Search the records for "from". Copy every line where it appears.

[Opening Source material section]

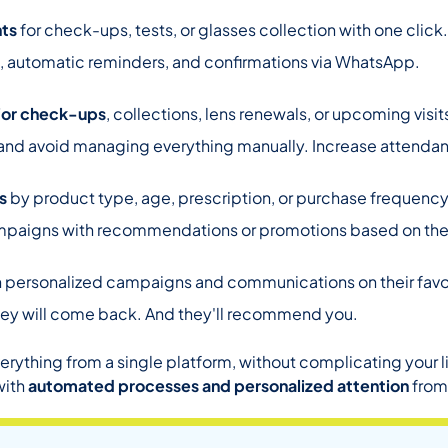
ts
for check-ups, tests, or glasses collection with one click.
s, automatic reminders, and confirmations via WhatsApp.
for check-ups
, collections, lens renewals, or upcoming visi
d avoid managing everything manually. Increase attenda
s
by product type, age, prescription, or purchase frequency
mpaigns with recommendations or promotions based on their
 personalized campaigns and communications on their favori
hey will come back. And they'll recommend you.
erything from a single platform, without complicating your li
with
automated processes and personalized attention
from 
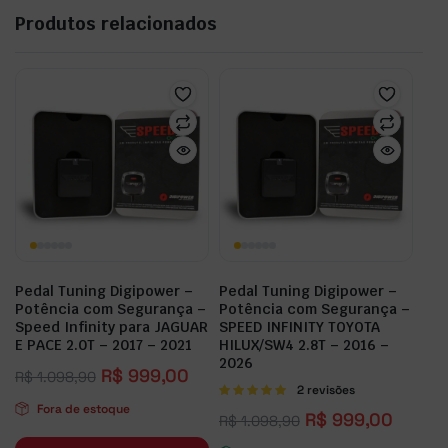
Produtos relacionados
Pedal Tuning Digipower –
Pedal Tuning Digipower –
Potência com Segurança –
Potência com Segurança –
Speed Infinity para JAGUAR
SPEED INFINITY TOYOTA
E PACE 2.0T – 2017 – 2021
HILUX/SW4 2.8T – 2016 –
2026
R$
999,00
R$
1.098,90
Avaliação
2 revisões
5.00
de 5
Fora de estoque
R$
999,00
R$
1.098,90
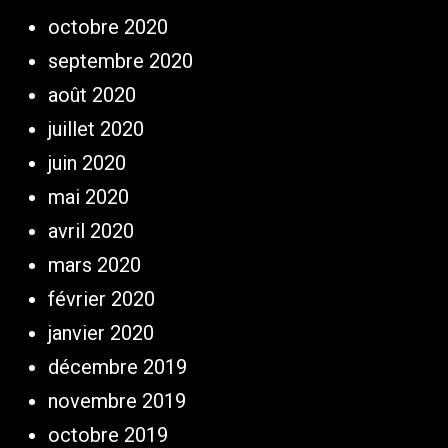
octobre 2020
septembre 2020
août 2020
juillet 2020
juin 2020
mai 2020
avril 2020
mars 2020
février 2020
janvier 2020
décembre 2019
novembre 2019
octobre 2019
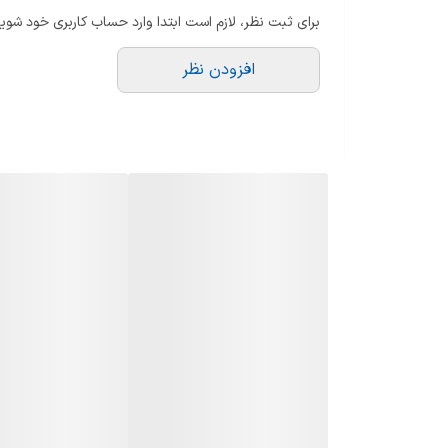
پخت ترکیبی
برای ثبت نظر، لازم است ابتدا وارد حساب کاربری خود شوید
کانوکشن
افزودن نظر
عملکرد یخ زدایی
توضیحات برنامه پخت
گریل
ظرفیت
توان مایکروویو
نوع مایکروویو
قفل کودک
اقلام همراه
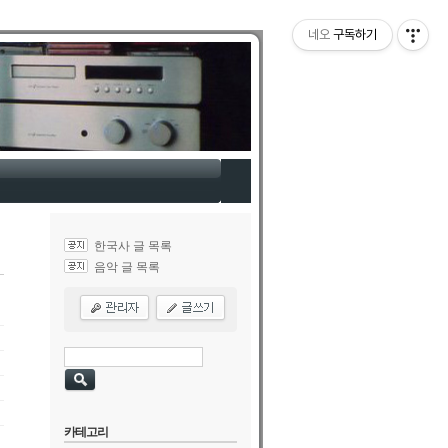
네오
구독하기
한국사 글 목록
음악 글 목록
카테고리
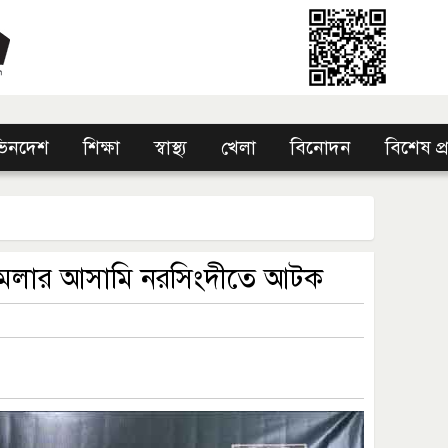
িনদেশ
শিক্ষা
স্বাস্থ্য
খেলা
বিনোদন
বিশেষ প
ামলার আসামি নরসিংদীতে আটক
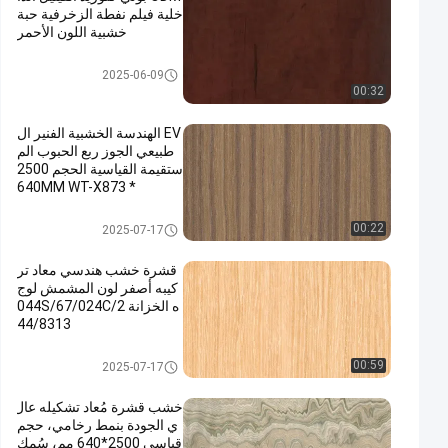
خلية فيلم نفطة الزخرفية حبة
خشبية اللون الأحمر
فيلم ديكور PVC
2025-06-09
00:32
EV الهندسة الخشبية الفنير ال
طبيعي الجوز ربع الحبوب الم
ستقيمة القياسية الحجم 2500
* 640MM WT-X873
قشرة خشب هندسية
00:22
2025-07-17
قشرة خشب هندسي معاد تر
كيبه أصفر لون المشمش لوج
ه الخزانة 044S/67/024C/2
44/8313
قشرة خشب هندسية
00:59
2025-07-17
خشب قشرة مُعاد تشكيله عال
ي الجودة بنمط رخامي، حجم
قياسي 2500*640 مم، سُمك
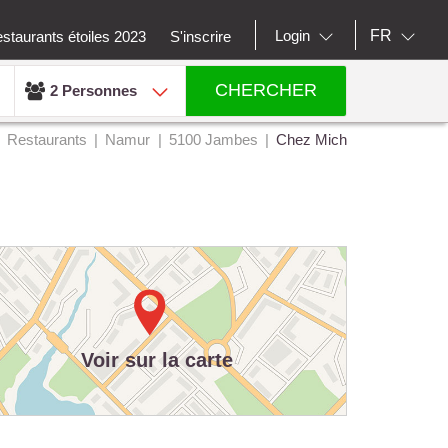
FR
Login
staurants étoiles 2023
S'inscrire
CHERCHER
2 Personnes
Restaurants
Namur
5100 Jambes
Chez Mich
Voir sur la carte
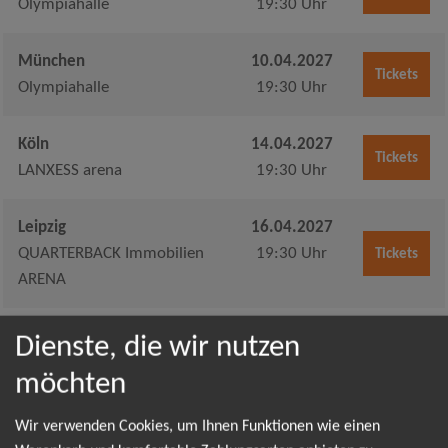
Olympiahalle
19:30 Uhr
München
10.04.2027
Tickets
Olympiahalle
19:30 Uhr
Köln
14.04.2027
Tickets
LANXESS arena
19:30 Uhr
Leipzig
16.04.2027
QUARTERBACK Immobilien
19:30 Uhr
Tickets
ARENA
Leipzig
17.04.2027
Dienste, die wir nutzen
QUARTERBACK Immobilien
19:30 Uhr
Tickets
möchten
ARENA
Wir verwenden Cookies, um Ihnen Funktionen wie einen
Düsseldorf
19.04.2027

[Closing Source material section]

| Solution to the problem |
erything from a single platform, without complicating your li
from 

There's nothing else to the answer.